Papà, oggi dovevi mostrarmi dove sono i documenti dellappartamento. Mi servono per la pratica della detrazione.
Che detrazione?
Per lagevolazione sulle bollette. Te lavevo detto.
Ah sì ha annuito papà. È nel tavolo, nel cassetto di sinistra. Una cartella azzurra.
Marina è scesa al corridoio dove si trovava il vecchio tavolo di legno. Avevamo deciso, lei e Leonardo, di mettere ordine tra le carte di papà, nel caso succedesse qualcosa di brutto. Ha tirato fuori la cartella azzurra, dentro cerano il certificato di proprietà, il libretto tecnico e qualche vecchia ricevuta. Mentre frugava tra i fogli, è incappata in una busta bianca con la scritta «Testamento».
Il cuore le ha balzato in gola. Un testamento. Papà laveva scritto e non ne aveva mai parlato. Le mani tremavano quando ha aperto la busta; dentro cerano diversi fogli sigillati dal notaio. Ha iniziato a leggere:
«Io, Andrea Micheletti, in pieno possesso di senno e memoria, dispongo che tutti i miei beni, compreso lappartamento sito in Via del Corso, a Roma, vadano a»
Marina ha proseguito la lettura e si è fermata.
«Lidia Bianchi, residente in Via Emilia, Napoli»
Ha ricontrollato più volte il nome. Lidia Bianchi, una donna sconosciuta.
Leonardo! ha chiamato Marina, cercando di non far tremare la voce. Vieni qui.
Leonardo è uscito dalla cucina con una tazza di tè.
Che succede?
Marina gli ha porso il testamento. Lui lo ha sfogliato, il volto è diventato pallido.
Che diavolo è questa roba?
Non lo so neanche io. Chi è Lidia Bianchi?
Non ne ho idea.
Ci siamo guardati in silenzio finché la voce di papà non è arrivata dal suo letto:
Licia, hai trovato i documenti?
Marina ha preso il testamento e si è avvicinata al letto; Leonardo lha seguita.
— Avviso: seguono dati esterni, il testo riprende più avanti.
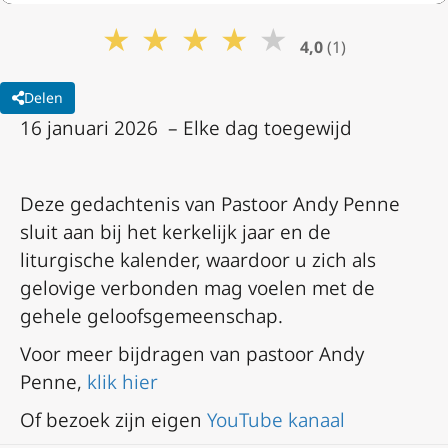
★
★
★
★
★
4,0
(1)
Delen
16 januari 2026 – Elke dag toegewijd
Deze gedachtenis van Pastoor Andy Penne
sluit aan bij het kerkelijk jaar en de
liturgische kalender, waardoor u zich als
gelovige verbonden mag voelen met de
gehele geloofsgemeenschap.
Voor meer bijdragen van pastoor Andy
Penne,
klik hier
Of bezoek zijn eigen
YouTube kanaal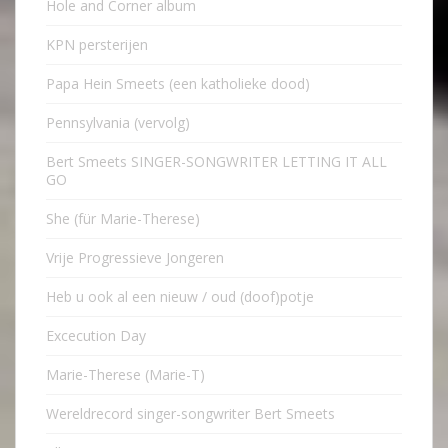
Hole and Corner album
KPN persterijen
Papa Hein Smeets (een katholieke dood)
Pennsylvania (vervolg)
Bert Smeets SINGER-SONGWRITER LETTING IT ALL
GO
She (für Marie-Therese)
Vrije Progressieve Jongeren
Heb u ook al een nieuw / oud (doof)potje
Excecution Day
Marie-Therese (Marie-T)
Wereldrecord singer-songwriter Bert Smeets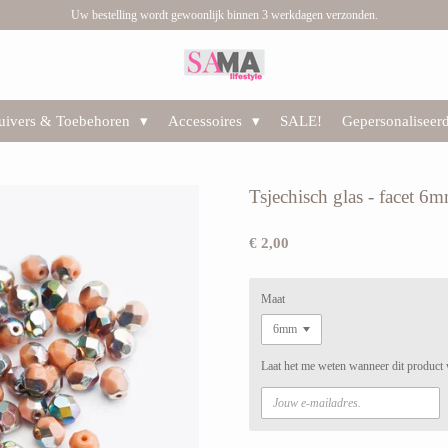
Uw bestelling wordt gewoonlijk binnen 3 werkdagen verzonden.
huivers & Toebehoren
Accessoires
SALE!
Gepersonaliseer
Tsjechisch glas - facet 6m
€ 2,00
Maat
Laat het me weten wanneer dit product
Papà, che cosè questo? ha mostrato le carte.
Andrea ha fissato i fogli, il suo sguardo è passato dallo stupore alla confusione.
Dove lhai preso?
Era nel tavolo, insieme ai documenti dellappartamento.
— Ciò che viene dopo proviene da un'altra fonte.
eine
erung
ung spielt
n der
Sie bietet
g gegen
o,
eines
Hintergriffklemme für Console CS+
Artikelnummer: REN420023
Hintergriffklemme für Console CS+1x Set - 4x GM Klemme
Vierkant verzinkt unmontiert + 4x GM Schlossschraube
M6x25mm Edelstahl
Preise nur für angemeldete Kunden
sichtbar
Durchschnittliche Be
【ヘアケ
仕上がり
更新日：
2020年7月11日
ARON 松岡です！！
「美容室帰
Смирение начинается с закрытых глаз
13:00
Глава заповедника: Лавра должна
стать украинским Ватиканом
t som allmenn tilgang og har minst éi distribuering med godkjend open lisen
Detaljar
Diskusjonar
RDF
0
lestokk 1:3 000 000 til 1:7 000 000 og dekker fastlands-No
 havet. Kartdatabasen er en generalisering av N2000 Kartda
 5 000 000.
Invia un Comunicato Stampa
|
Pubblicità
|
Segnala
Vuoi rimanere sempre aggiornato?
Licia, è è una questione personale.
Personale? ha alzato la voce Marina. Papà, hai lasciato lappartamento a una donna estranea! Siamo ancora tuoi figli?
Figlia, calmati
Non riesco a calmarmi! Chi è Lidia Bianchi? Perché non ce lhai detto?
Andrea ha chiuso gli occhi.
È difficile da spiegare.
Allora provaci! ha insistito Leonardo, sedendosi sul bordo del letto. Abbiamo il diritto di sapere.
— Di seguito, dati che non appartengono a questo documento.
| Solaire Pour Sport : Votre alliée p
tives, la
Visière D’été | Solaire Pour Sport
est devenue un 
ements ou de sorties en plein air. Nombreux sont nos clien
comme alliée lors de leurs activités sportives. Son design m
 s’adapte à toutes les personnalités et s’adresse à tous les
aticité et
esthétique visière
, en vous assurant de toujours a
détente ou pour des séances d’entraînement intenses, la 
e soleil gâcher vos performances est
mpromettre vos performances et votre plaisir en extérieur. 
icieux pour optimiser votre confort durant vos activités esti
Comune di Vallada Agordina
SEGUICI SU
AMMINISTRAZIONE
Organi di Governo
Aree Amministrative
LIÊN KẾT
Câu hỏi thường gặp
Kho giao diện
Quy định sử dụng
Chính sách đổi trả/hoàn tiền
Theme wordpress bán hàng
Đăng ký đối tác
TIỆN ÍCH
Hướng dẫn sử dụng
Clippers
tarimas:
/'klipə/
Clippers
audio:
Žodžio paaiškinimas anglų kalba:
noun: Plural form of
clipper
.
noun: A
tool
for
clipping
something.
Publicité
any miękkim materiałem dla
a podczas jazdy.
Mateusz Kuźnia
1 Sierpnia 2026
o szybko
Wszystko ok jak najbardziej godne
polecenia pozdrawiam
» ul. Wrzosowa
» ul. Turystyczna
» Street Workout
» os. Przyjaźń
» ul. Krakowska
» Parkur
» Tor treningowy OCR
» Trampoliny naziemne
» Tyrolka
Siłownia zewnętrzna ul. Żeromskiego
Dopo un lungo silenzio, papà ha sospirato forte.
Lena Elena è la mia figlia.
Il silenzio è caduto nella stanza. Marina ha sentito il pavimento tremare sotto i piedi.
Tua figlia? ha chiesto, incredula. Come?
Ho avuto una relazione prima di vostra madre. Lena è nata quando avevo ventanni. Lho tenuta nascosta per anni.
Aspetta ha interrotto Leonardo, sfregandosi la fronte. Dunque abbiamo una sorella di cui non sapevamo?
Sì.
E le hai lasciato lappartamento?
Sì.
E noi?
Andrea ha aperto gli occhi.
Siete adulti, avete le vostre case e i vostri lavori. Lena ha vissuto tutta la vita nella povertà. Sua madre è morta quando aveva quindici anni e lha lasciata sola.
La hai aiutata? ha chiesto Marina.
Come potevo, ma non come avrei voluto.
La tua moglie ne sapeva?
No, non volevo farle del male.
Marina si è seduta, la testa un groviglio di pensieri.
Papà, parli con lei? ha chiesto Leonardo.
Sì, a volte vengo a trovarla quando non ci siete.
Comodo, ha risposto Marina, sarcasmo nel tono. Figlia segreta, visite segrete.
Non volevo ferirvi
Ma lhai fatto! ha alzato la voce, gli occhi lucidi. Il danno più grande non è che hai unaltra figlia, ma che ce lhai nascosta! Siamo una famiglia!
Avevo paura
Di cosa? Che non capissereste? Che vostra madre scopra e se ne vada?
Lei è morta da un anno ha detto papà, con voce flebile. Il cancro lha portata via.
Allora avresti potuto dircelo prima, ha risposto Marina. Volevo un momento, ma dopo lictus
Figlio, ha interrotto Leonardo. Sii sincero: Lidia sa del testamento?
No.
Ne sei sicuro?
Sono certo. Non ha idea di nessun appartamento. Pensa che vivo in affitto.
Marina ha guardato il fratello.
Dobbiamo incontrarla.
Perché? ha chiesto papà, spaventato.
Per conoscere la verità, vedere con i nostri occhi la sorella che non conosciamo.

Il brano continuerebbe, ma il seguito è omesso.